Luo, the deputy-director general of the world military research department at a People’s Liberation Army academy, described himself at a briefing as a “reasonable hardliner.”
His articles appear prominently in state media, and he has 320,000 followers on Sina Weibo, a popular Twitter-like microblogging site.
He made waves last year with comments questioning the legitimacy of Japanese sovereignty over the Ryukyu Islands, a chain that includes Okinawa and hosts numerous United States military bases.
“India is the only country in the world that says that it is developing its military power because of China’s military threat,” said Luo, who was wearing a business suit.
“So I believe that India should be very cautious in what it does and what it says.”

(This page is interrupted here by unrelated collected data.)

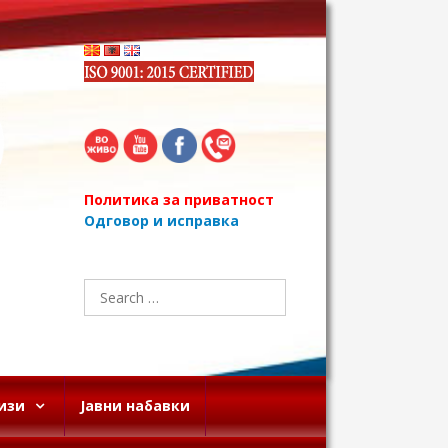
Политика за приватност
Одговор и исправка
Search
for:
изи
Јавни набавки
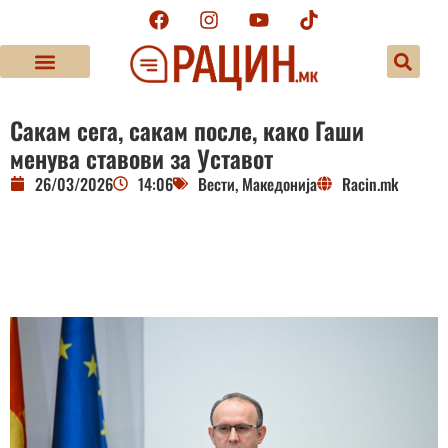
Сакам сега, сакам после, како Гаши
менува ставови за Уставот
26/03/2026
14:06
Вести
,
Македонија
Racin.mk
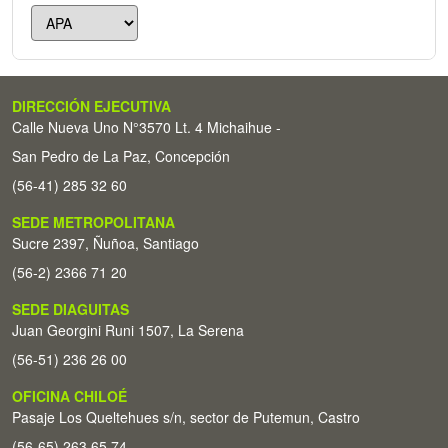
DIRECCIÓN EJECUTIVA
Calle Nueva Uno N°3570 Lt. 4 Michaihue -
San Pedro de La Paz, Concepción
(56-41) 285 32 60
SEDE METROPOLITANA
Sucre 2397, Ñuñoa, Santiago
(56-2) 2366 71 20
SEDE DIAGUITAS
Juan Georgini Runi 1507, La Serena
(56-51) 236 26 00
OFICINA CHILOÉ
Pasaje Los Queltehues s/n, sector de Putemun, Castro
(56-65) 263 65 74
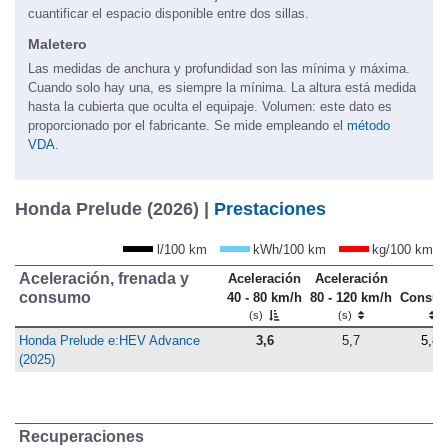
cuantificar el espacio disponible entre dos sillas.
Maletero
Las medidas de anchura y profundidad son las mínima y máxima.
Cuando solo hay una, es siempre la mínima. La altura está medida
hasta la cubierta que oculta el equipaje. Volumen: este dato es
proporcionado por el fabricante. Se mide empleando el
método
VDA.
Honda Prelude (2026) |
Prestaciones
l/100 km
kWh/100 km
kg/100 km
Aceleración, frenada y
Aceleración
Aceleración
consumo
40 - 80 km/h
80 - 120 km/h
Consu
(s)
(s)
Honda Prelude e:HEV Advance
3,6
5,7
5,8
(2025)
Recuperaciones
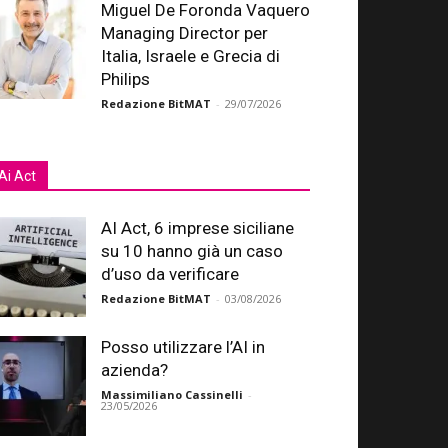
Miguel De Foronda Vaquero
Managing Director per
Italia, Israele e Grecia di
Philips
Redazione BitMAT
-
29/07/2026
Ai Act
AI Act, 6 imprese siciliane
su 10 hanno già un caso
d’uso da verificare
Redazione BitMAT
-
03/08/2026
Posso utilizzare l’AI in
azienda?
Massimiliano Cassinelli
-
23/05/2026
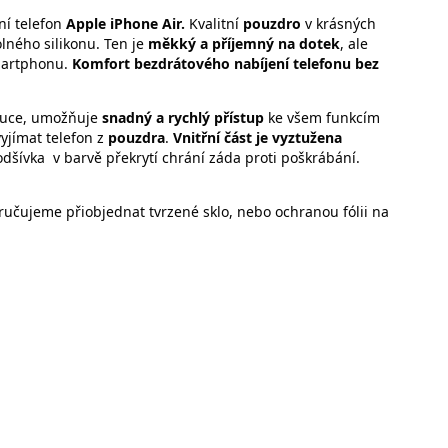
ní telefon
Apple iPhone Air.
Kvalitní
pouzdro
v krásných
lného silikonu. Ten je
měkký a příjemný na dotek
, ale
smartphonu.
Komfort bezdrátového nabíjení telefonu bez
ruce, umožňuje
snadný a rychlý přístup
ke všem funkcím
vyjímat telefon z
pouzdra
.
Vnitřní část je vyztužena
dšívka v barvě překrytí chrání záda proti poškrábání.
učujeme přiobjednat tvrzené sklo, nebo ochranou fólii na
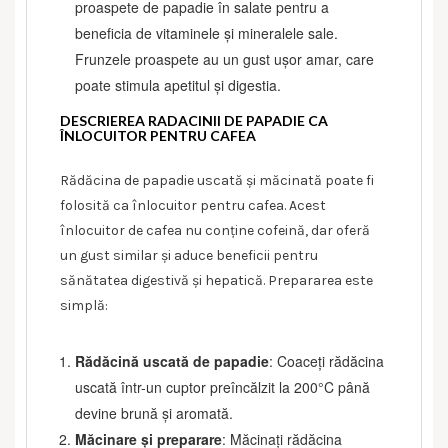
proaspete de papadie în salate pentru a
beneficia de vitaminele și mineralele sale.
Frunzele proaspete au un gust ușor amar, care
poate stimula apetitul și digestia.
DESCRIEREA RADACINII DE PAPADIE CA
ÎNLOCUITOR PENTRU CAFEA
Rădăcina de papadie uscată și măcinată poate fi
folosită ca înlocuitor pentru cafea. Acest
înlocuitor de cafea nu conține cofeină, dar oferă
un gust similar și aduce beneficii pentru
sănătatea digestivă și hepatică. Prepararea este
simplă:
Rădăcină uscată de papadie
: Coaceți rădăcina
uscată într-un cuptor preîncălzit la 200°C până
devine brună și aromată.
Măcinare și preparare
: Măcinați rădăcina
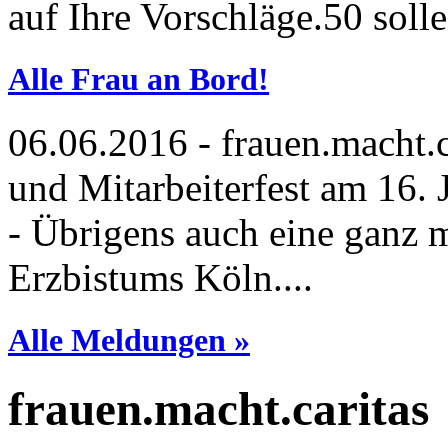
auf Ihre Vorschläge.50 solle
Alle Frau an Bord!
06.06.2016
- frauen.macht.c
und Mitarbeiterfest am 16.
- Übrigens auch eine ganz
Erzbistums Köln....
Alle Meldungen »
frauen.macht.caritas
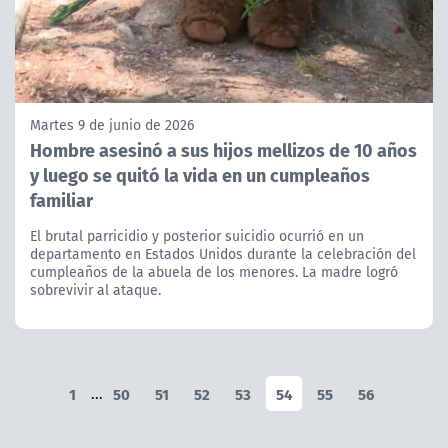
Martes 9 de junio de 2026
Hombre asesinó a sus hijos mellizos de 10 años
y luego se quitó la vida en un cumpleaños
familiar
El brutal parricidio y posterior suicidio ocurrió en un
departamento en Estados Unidos durante la celebración del
cumpleaños de la abuela de los menores. La madre logró
sobrevivir al ataque.
1
...
50
51
52
53
54
55
56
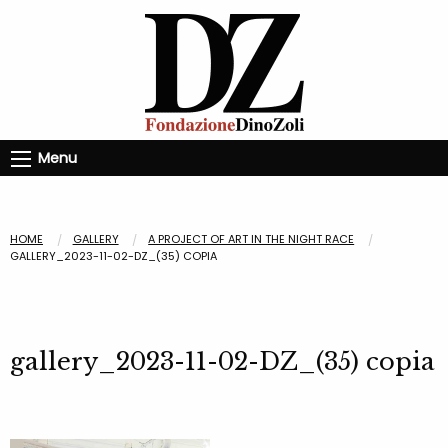
Menu
HOME
GALLERY
A PROJECT OF ART IN THE NIGHT RACE
GALLERY_2023-11-02-DZ_(35) COPIA
gallery_2023-11-02-DZ_(35) copia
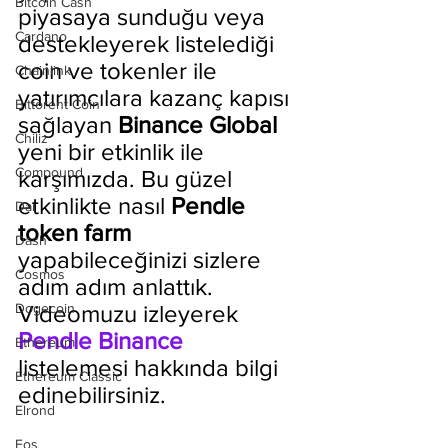
Bitcoin Cash
piyasaya sunduğu veya 
Cardano
destekleyerek listelediği 
coin ve tokenler ile 
Chainlink
yatırımcılara kazanç kapısı 
Bittorent Coin
sağlayan 
Binance Global 
Chiliz
yeni bir etkinlik ile 
Compound
karşımızda. Bu güzel 
etkinlikte nasıl 
Pendle 
Dai
token farm
Dash
yapabileceğinizi sizlere 
Cosmos
adım adım anlattık. 
Dogecoin
Videomuzu izleyerek 
Pendle Binance 
Ethereum
listelemesi hakkında bilgi 
Ethereum Classic
edinebilirsiniz.
Elrond
Eos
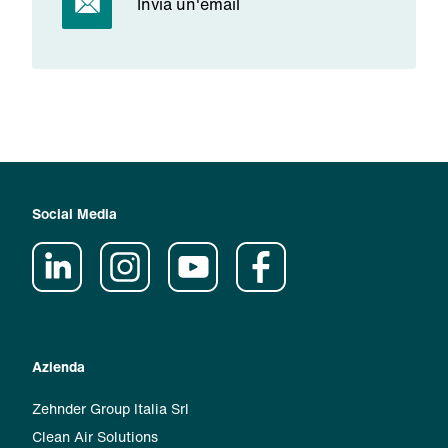
Invia un'email
Social Media
Azienda
Zehnder Group Italia Srl
Clean Air Solutions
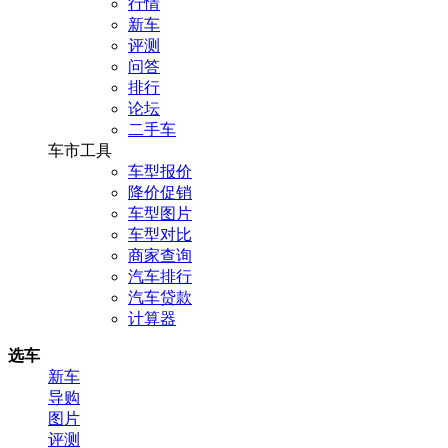
行情
新车
评测
问答
排行
论坛
二手车
车市工具
车型报价
降价促销
车型图片
车型对比
商家查询
汽车排行
汽车贷款
计算器
选车
新车
导购
图片
评测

A high-altitude frontier dispute between the nuclear-armed giants in the Himalayas has simmered for decades but intensified in May over troop movements in the region.
New Delhi alleged Chinese troops intruded nearly 20 kilometers into Indian-claimed territory.
A three-week standoff ensued and was resolved after talks between local military leaders and a withdrawal of troops from both sides.
The border situation was now generally “under control” following a visit to India in May by Chinese Premier Li Keqiang, Luo said.
His comments came as Indian defence chief A.K. Antony was due to arrive in China late Thursday for three days of talks, the first such trip in seven years.
Antony’s visit, on which he is accompanied by top Indian military commanders, coincides with a trip to China by Pakistani Prime Minister Nawaz Sharif.
Pakistan, India’s nuclear-armed neighbour and archrival, is a longstanding close ally of Beijing. Chinese officials describe their relationship with Islamabad as one between “all weather friends”.
Covering a wide range of topics, Luo touched on China’s history of humiliation by foreign powers in the 19th and 20th centuries.
“No other major country in this world has been subjected to foreign aggression and invasion by other major countries, so that is why no other country is more eager than China to become strong,” he said.
Besides India, Luo also took swipes at the US and the Philippines over a territorial row China has with the Southeast Asian country.
Calling the US “biased,” he said Washington has “added fuel to the fire” by cooperating with Manila amid the maritime dispute.
“The role of the Philippines in the South China Sea is actually, in my view, a troublemaker,” he said.
On Sunday, Manila accused Beijing of a “massive” military buildup in the sea, which is also the site of rival claims by Vietnam, Brunei, Malaysia and Taiwan.
Asked by AFP if Beijing’s close ally North Korea — which this year threatened to attack the US with nuclear weapons — was also a “troublemaker,” Luo suggested, albeit indirectly, that it was.
He referred to a speech Chinese President Xi Jinping gave in April saying there should be no tolerance for those fostering “chaos for selfish gains,” wording widely seen at the time as criticizing Pyongyang without mentioning it by name.
“So we can imagine which country it is or which countries they are that are engaged in undermining peace and stability in our neighbouring environment for their own selfish gains,” Luo said.